Look through the data below and show every line that includes "Asia".

*** EXERCISE INPUT ***

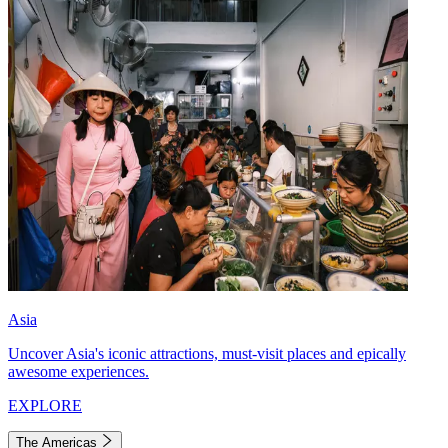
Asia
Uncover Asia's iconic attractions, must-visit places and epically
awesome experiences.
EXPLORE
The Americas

*** End of EXERCISE INPUT ***
*** EXERCISE INPUT ***

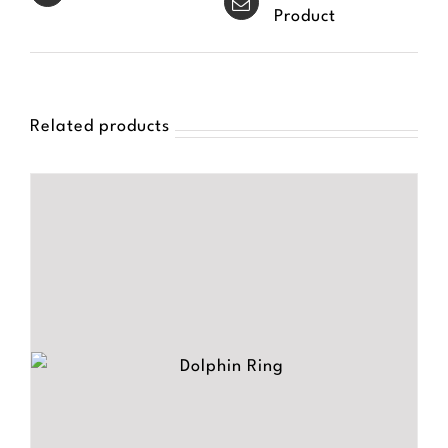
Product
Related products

*** End of EXERCISE INPUT ***

WRITTEN ANSWER >>
Asia
Uncover Asia's iconic attractions, must-visit places and epically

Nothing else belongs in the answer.